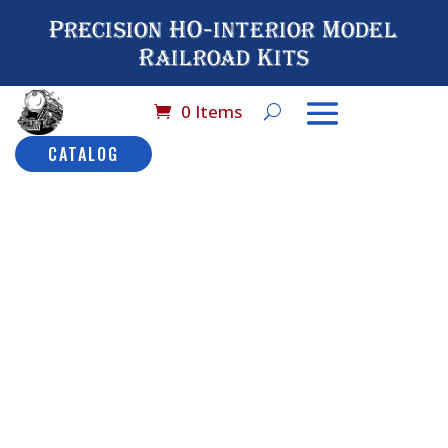
Precision HO-interior Model
Railroad Kits
0 Items
CATALOG
Home
/
Catalog
/
HO
Scale (By Brand
Name)
/
MDC -
Harriman
/ No# 9514
MDC Harriman
Combination Car: HW
No# 9514
MDC
Harriman
Description
Combinatio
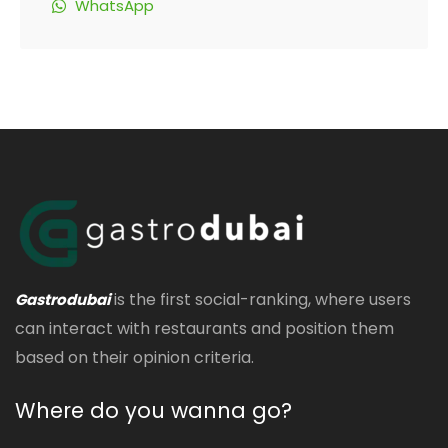
WhatsApp
is the first social-ranking, where users
Gastrodubai
can interact with restaurants and position them
based on their opinion criteria.
Where do you wanna go?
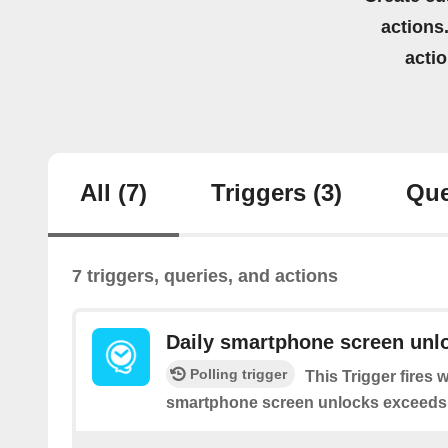
actions.
acti
All
(7)
Triggers
(3)
Que
7 triggers, queries, and actions
Daily smartphone screen unl
Polling trigger
This Trigger fires
smartphone screen unlocks exceeds yo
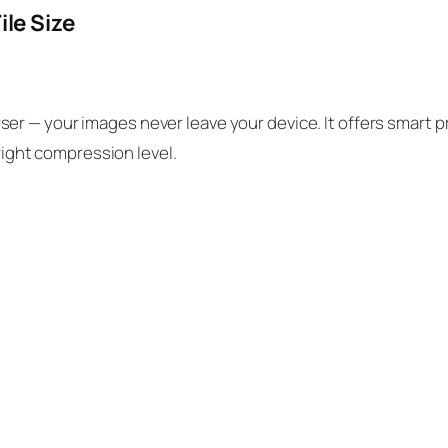
ile Size
er — your images never leave your device. It offers smart 
 right compression level.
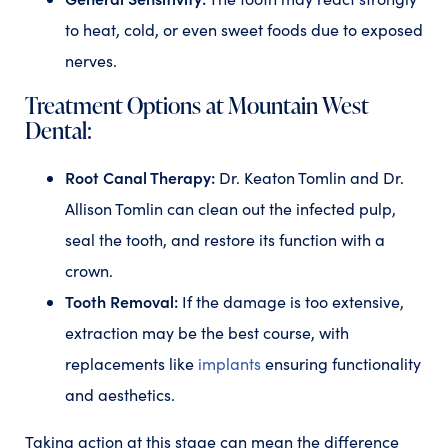
to heat, cold, or even sweet foods due to exposed
nerves.
Treatment Options at Mountain West
Dental:
Root Canal Therapy:
Dr. Keaton Tomlin and Dr.
Allison Tomlin can clean out the infected pulp,
seal the tooth, and restore its function with a
crown.
Tooth Removal:
If the damage is too extensive,
extraction may be the best course, with
replacements like
implants
ensuring functionality
and aesthetics.
Taking action at this stage can mean the difference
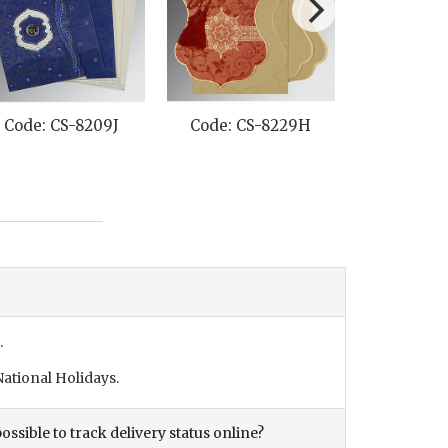
Code: CS-8209J
Code: CS-8229H
Code: C
.
ational Holidays.
ossible to track delivery status online?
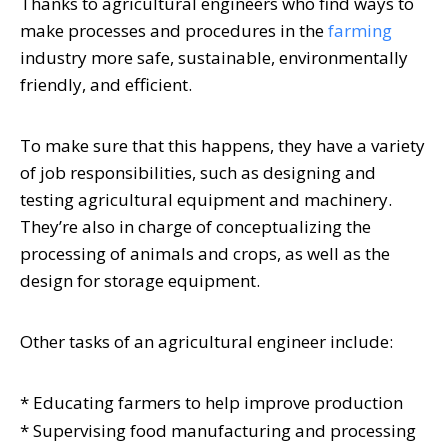
Thanks to agricultural engineers who find ways to
make processes and procedures in the
farming
industry more safe, sustainable, environmentally
friendly, and efficient.
To make sure that this happens, they have a variety
of job responsibilities, such as designing and
testing agricultural equipment and machinery.
They’re also in charge of conceptualizing the
processing of animals and crops, as well as the
design for storage equipment.
Other tasks of an agricultural engineer include:
* Educating farmers to help improve production
* Supervising food manufacturing and processing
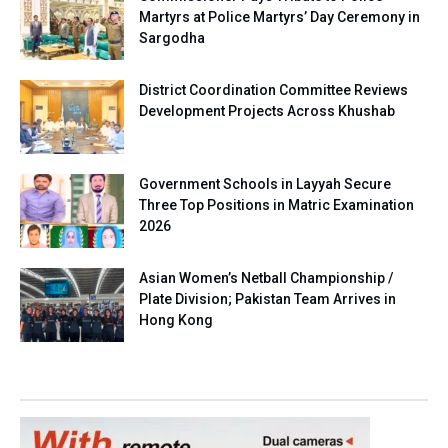
Martyrs at Police Martyrs’ Day Ceremony in
Sargodha
District Coordination Committee Reviews
Development Projects Across Khushab
Government Schools in Layyah Secure
Three Top Positions in Matric Examination
2026
Asian Women’s Netball Championship /
Plate Division; Pakistan Team Arrives in
Hong Kong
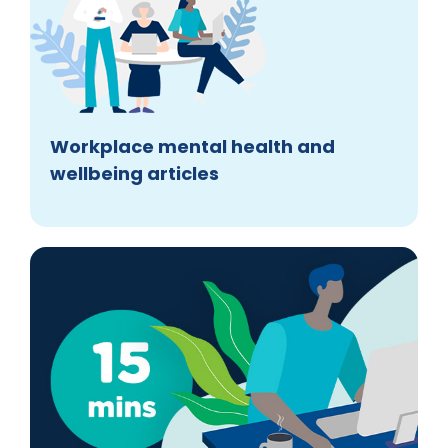
Workplace mental health and
wellbeing articles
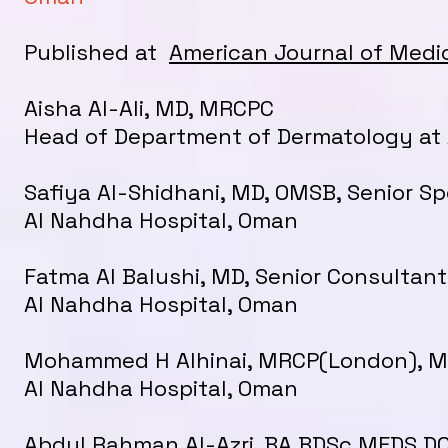
Published at
American Journal of Medi
Aisha Al-Ali, MD, MRCPC
Head of Department of Dermatology at 
Safiya Al-Shidhani, MD, OMSB, Senior Sp
Al Nahdha Hospital, Oman
Fatma Al Balushi, MD, Senior Consultant
Al Nahdha Hospital, Oman
Mohammed H Alhinai, MRCP(London), MD
Al Nahdha Hospital, Oman
Abdul Rahman Al-Azri. BA BDSc MFDS DC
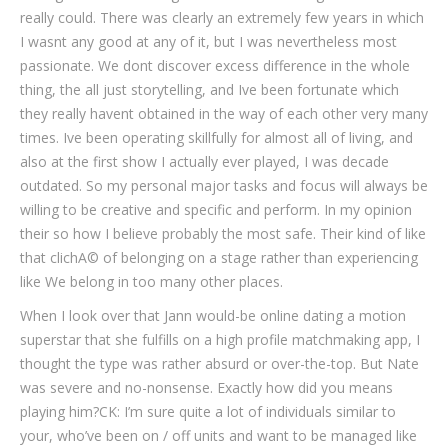
really could. There was clearly an extremely few years in which
I wasnt any good at any of it, but I was nevertheless most
passionate. We dont discover excess difference in the whole
thing, the all just storytelling, and Ive been fortunate which
they really havent obtained in the way of each other very many
times. Ive been operating skillfully for almost all of living, and
also at the first show I actually ever played, I was decade
outdated. So my personal major tasks and focus will always be
willing to be creative and specific and perform. In my opinion
their so how I believe probably the most safe. Their kind of like
that clichA© of belonging on a stage rather than experiencing
like We belong in too many other places.
When I look over that Jann would-be online dating a motion
superstar that she fulfills on a high profile matchmaking app, I
thought the type was rather absurd or over-the-top. But Nate
was severe and no-nonsense. Exactly how did you means
playing him?CK: I’m sure quite a lot of individuals similar to
your, who’ve been on / off units and want to be managed like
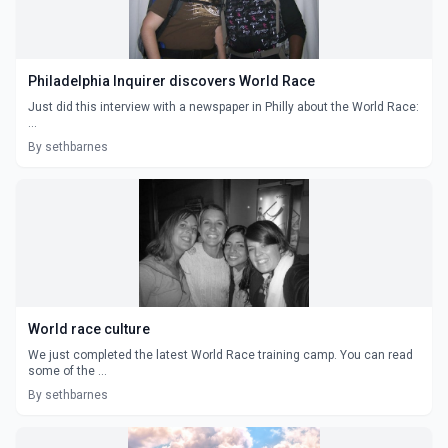
Philadelphia Inquirer discovers World Race
Just did this interview with a newspaper in Philly about the World Race:
...
By sethbarnes
World race culture
We just completed the latest World Race training camp. You can read
some of the ...
By sethbarnes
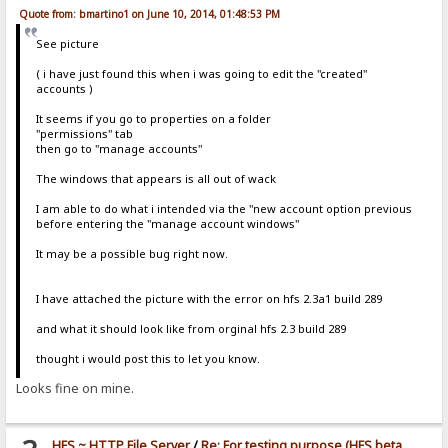
Quote from: bmartino1 on June 10, 2014, 01:48:53 PM
See picture
( i have just found this when i was going to edit the "created"
accounts )
It seems if you go to properties on a folder
"permissions" tab
then go to "manage accounts"
The windows that appears is all out of wack
I am able to do what i intended via the "new account option previous
before entering the "manage account windows"
It may be a possible bug right now.
I have attached the picture with the error on hfs 2.3a1 build 289
and what it should look like from orginal hfs 2.3 build 289
thought i would post this to let you know.
Looks fine on mine.
HFS ~ HTTP File Server
/
Re: For testing purpose (HFS beta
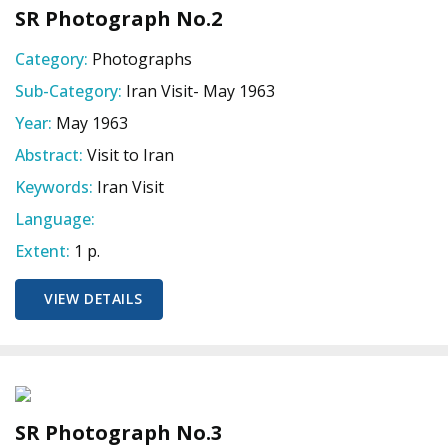
SR Photograph No.2
Category:
Photographs
Sub-Category:
Iran Visit- May 1963
Year:
May 1963
Abstract:
Visit to Iran
Keywords:
Iran Visit
Language:
Extent:
1 p.
VIEW DETAILS
SR Photograph No.3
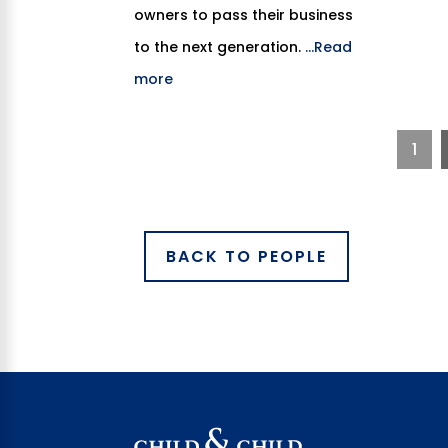
owners to pass their business
to the next generation.
...Read
more
1
BACK TO PEOPLE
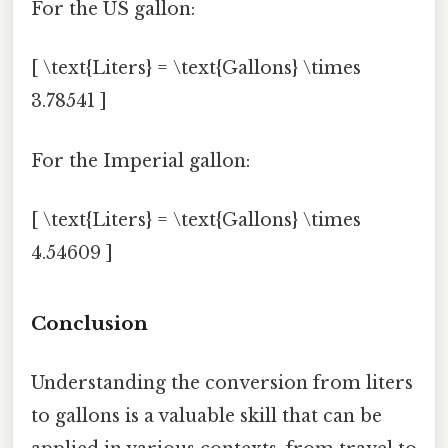
For the US gallon:
[ \text{Liters} = \text{Gallons} \times
3.78541 ]
For the Imperial gallon:
[ \text{Liters} = \text{Gallons} \times
4.54609 ]
Conclusion
Understanding the conversion from liters
to gallons is a valuable skill that can be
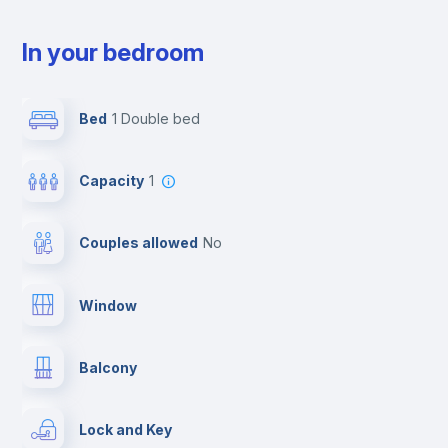
In your bedroom
Bed
1 Double bed
Capacity
1
Couples allowed
no
Window
Balcony
Lock and Key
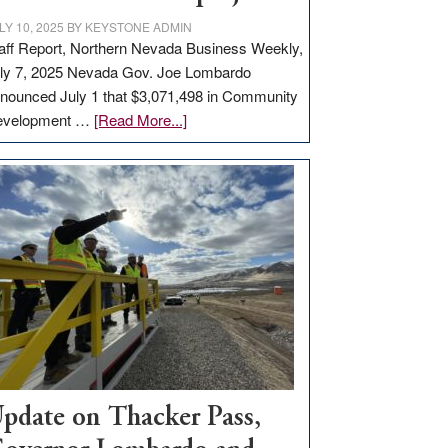
LY 10, 2025
BY
KEYSTONE ADMIN
aff Report, Northern Nevada Business Weekly,
ly 7, 2025 Nevada Gov. Joe Lombardo
nounced July 1 that $3,071,498 in Community
about
evelopment …
[Read More...]
GOED
moves
$3
million
for
rural
infrastructure
projects
pdate on Thacker Pass,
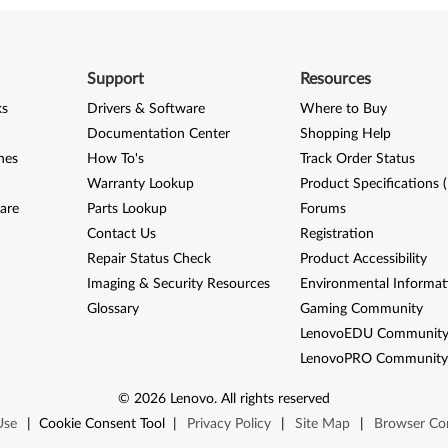
Support
Resources
ks
Drivers & Software
Where to Buy
Documentation Center
Shopping Help
nes
How To's
Track Order Status
Warranty Lookup
Product Specifications 
are
Parts Lookup
Forums
Contact Us
Registration
Repair Status Check
Product Accessibility
Imaging & Security Resources
Environmental Informat
Glossary
Gaming Community
LenovoEDU Communit
LenovoPRO Communit
©
2026
Lenovo
.
All rights reserved
Use
|
Cookie Consent Tool
|
Privacy Policy
|
Site Map
|
Browser Com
▬▬▬▬▬▬
▸ What this task involves
In the entries above, find each line with the string "opinion" and copy it.

▸ Answer area
based on their opinion criteria.
willing to be creative and specific and perform. In my opinion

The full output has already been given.